═══ AVAILABLE DATA ═══

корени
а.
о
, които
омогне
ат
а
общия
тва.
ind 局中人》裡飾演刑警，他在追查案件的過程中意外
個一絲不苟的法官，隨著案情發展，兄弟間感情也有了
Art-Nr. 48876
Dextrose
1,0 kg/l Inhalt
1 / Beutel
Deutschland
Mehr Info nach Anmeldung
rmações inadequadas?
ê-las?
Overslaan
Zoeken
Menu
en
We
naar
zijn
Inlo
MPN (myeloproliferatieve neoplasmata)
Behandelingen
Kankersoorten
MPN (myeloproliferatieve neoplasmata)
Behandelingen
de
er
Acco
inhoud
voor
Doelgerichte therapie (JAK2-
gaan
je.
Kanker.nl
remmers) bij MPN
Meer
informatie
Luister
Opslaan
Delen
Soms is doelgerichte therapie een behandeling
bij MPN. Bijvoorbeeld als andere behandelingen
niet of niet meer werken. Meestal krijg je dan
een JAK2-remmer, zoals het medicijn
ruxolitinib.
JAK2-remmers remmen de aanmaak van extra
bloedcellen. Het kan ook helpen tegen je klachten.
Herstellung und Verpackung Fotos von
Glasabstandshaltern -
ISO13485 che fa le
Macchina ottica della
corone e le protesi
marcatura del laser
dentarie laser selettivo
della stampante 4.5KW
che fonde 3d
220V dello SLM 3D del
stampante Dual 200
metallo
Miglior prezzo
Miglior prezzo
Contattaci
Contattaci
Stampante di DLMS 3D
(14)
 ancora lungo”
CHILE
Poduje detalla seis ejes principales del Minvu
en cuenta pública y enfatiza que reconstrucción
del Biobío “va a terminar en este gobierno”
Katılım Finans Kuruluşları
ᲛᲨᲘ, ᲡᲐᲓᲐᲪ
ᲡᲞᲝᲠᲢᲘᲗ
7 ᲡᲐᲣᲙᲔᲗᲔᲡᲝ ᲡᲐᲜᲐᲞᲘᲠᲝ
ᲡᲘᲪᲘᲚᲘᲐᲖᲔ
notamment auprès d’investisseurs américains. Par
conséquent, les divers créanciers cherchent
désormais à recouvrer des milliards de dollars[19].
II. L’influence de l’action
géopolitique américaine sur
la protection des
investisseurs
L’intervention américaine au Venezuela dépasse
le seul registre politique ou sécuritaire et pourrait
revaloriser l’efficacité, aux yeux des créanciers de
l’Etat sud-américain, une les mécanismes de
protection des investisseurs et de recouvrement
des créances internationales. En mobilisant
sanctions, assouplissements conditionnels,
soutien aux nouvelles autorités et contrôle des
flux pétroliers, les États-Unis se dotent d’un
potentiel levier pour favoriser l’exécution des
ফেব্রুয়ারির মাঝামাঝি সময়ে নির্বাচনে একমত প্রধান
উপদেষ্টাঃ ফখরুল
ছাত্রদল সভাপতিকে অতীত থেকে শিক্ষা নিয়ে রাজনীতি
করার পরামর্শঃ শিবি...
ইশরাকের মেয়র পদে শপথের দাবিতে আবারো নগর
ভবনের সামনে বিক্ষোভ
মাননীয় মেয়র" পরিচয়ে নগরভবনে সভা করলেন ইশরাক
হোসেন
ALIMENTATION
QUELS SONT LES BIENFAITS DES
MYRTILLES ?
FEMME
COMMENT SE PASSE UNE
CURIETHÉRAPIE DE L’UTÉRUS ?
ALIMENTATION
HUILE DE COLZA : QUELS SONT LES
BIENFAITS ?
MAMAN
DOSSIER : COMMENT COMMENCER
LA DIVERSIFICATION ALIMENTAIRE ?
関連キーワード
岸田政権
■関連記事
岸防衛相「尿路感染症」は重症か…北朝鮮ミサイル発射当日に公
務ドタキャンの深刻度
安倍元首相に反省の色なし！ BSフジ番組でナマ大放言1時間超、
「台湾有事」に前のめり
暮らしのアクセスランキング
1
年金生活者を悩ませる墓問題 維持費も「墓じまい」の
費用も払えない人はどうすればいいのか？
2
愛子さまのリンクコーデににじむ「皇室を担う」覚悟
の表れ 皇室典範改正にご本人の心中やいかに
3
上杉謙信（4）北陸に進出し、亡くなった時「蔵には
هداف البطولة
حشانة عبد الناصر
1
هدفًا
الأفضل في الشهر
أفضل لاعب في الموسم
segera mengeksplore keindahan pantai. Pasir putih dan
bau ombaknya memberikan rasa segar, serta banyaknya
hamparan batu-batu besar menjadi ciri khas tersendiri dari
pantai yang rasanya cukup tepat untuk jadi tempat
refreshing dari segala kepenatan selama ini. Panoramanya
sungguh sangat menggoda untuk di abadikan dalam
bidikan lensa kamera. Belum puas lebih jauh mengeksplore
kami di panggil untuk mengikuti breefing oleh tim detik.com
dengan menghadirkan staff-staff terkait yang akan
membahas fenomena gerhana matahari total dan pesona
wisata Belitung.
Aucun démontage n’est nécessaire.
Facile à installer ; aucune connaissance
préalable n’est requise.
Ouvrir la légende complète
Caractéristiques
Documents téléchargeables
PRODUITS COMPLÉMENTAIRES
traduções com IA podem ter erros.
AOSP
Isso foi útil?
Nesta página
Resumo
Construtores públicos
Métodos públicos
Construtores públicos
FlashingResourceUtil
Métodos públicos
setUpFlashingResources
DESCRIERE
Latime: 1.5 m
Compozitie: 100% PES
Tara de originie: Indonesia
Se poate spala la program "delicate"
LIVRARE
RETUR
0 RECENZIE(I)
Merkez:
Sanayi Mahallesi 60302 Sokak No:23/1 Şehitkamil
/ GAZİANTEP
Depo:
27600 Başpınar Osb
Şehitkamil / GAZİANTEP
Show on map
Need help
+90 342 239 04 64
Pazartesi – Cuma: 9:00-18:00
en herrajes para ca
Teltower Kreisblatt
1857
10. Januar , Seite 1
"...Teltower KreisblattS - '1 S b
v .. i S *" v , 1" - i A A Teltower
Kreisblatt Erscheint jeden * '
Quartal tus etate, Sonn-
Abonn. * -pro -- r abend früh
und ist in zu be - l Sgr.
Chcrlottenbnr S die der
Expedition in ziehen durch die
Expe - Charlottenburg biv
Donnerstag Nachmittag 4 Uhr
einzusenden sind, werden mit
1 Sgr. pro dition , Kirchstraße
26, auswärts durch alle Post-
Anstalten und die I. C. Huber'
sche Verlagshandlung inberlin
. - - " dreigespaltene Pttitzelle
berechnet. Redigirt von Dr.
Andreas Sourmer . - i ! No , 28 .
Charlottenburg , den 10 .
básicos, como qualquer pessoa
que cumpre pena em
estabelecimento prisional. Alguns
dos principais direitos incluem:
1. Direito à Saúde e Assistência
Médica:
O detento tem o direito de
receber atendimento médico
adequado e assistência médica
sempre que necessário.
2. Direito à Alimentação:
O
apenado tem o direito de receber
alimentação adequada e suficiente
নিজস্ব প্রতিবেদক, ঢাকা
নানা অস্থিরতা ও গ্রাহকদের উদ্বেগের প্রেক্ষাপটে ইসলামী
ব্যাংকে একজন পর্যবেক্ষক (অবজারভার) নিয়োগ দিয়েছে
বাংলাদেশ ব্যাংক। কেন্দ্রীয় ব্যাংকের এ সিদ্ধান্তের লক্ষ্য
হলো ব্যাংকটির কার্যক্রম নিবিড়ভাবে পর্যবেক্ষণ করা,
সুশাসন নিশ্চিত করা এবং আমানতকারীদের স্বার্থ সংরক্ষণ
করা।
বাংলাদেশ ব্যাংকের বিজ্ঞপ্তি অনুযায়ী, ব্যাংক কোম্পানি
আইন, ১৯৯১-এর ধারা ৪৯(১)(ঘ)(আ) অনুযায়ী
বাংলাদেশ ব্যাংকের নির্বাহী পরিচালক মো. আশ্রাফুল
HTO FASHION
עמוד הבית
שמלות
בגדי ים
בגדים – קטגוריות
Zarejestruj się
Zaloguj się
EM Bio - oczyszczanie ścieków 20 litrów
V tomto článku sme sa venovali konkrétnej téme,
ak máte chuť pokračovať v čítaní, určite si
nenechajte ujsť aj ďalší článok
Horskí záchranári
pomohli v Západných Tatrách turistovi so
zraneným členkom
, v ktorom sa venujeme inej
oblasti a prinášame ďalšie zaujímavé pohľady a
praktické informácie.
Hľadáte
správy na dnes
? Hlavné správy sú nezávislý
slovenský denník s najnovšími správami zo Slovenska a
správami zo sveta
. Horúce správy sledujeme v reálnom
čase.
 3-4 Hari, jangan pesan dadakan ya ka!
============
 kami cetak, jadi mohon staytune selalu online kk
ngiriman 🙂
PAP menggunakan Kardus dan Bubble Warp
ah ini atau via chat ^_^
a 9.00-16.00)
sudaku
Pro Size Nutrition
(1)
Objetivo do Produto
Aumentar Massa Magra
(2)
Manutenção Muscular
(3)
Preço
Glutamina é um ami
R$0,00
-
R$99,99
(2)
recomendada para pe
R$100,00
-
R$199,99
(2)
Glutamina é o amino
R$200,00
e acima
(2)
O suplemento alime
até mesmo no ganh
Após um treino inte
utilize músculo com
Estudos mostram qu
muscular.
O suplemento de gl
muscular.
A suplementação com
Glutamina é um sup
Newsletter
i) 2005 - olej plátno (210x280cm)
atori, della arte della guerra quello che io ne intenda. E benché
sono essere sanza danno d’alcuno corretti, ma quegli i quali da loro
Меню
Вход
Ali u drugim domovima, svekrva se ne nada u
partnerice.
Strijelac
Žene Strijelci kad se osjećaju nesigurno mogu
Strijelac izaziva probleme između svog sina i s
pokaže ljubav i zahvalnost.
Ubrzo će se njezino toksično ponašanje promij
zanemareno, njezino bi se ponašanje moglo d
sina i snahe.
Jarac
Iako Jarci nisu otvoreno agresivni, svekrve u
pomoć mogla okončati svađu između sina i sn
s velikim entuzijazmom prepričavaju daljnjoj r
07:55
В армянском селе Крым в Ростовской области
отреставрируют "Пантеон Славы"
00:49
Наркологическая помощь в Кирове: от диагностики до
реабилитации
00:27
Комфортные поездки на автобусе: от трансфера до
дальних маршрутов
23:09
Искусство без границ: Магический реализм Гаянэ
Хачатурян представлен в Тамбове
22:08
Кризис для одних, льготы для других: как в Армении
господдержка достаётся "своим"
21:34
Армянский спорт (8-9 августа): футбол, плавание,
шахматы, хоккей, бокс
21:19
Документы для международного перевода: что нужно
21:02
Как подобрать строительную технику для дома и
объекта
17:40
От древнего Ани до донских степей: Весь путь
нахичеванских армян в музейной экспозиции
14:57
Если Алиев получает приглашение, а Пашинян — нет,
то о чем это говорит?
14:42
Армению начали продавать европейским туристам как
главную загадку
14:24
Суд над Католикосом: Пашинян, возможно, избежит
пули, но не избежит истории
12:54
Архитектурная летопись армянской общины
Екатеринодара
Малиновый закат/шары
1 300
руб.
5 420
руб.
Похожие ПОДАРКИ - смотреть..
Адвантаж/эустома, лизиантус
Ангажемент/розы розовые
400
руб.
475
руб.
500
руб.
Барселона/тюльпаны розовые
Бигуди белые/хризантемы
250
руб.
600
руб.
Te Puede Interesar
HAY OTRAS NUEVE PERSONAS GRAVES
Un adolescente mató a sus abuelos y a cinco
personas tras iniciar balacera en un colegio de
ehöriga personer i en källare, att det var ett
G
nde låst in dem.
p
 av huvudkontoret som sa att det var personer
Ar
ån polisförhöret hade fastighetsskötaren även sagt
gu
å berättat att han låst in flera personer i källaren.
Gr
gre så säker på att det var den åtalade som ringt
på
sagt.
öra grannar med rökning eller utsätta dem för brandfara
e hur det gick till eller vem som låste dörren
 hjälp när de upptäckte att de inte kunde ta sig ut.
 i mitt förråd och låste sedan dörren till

═══

**REQUIRED ACTION**
What is needed is every line of the records that contains the word "investisseurs".

**ANSWER TO THE EXERCISE**
notamment auprès d’investisseurs américains. Par
investisseurs
protection des investisseurs et de recouvrement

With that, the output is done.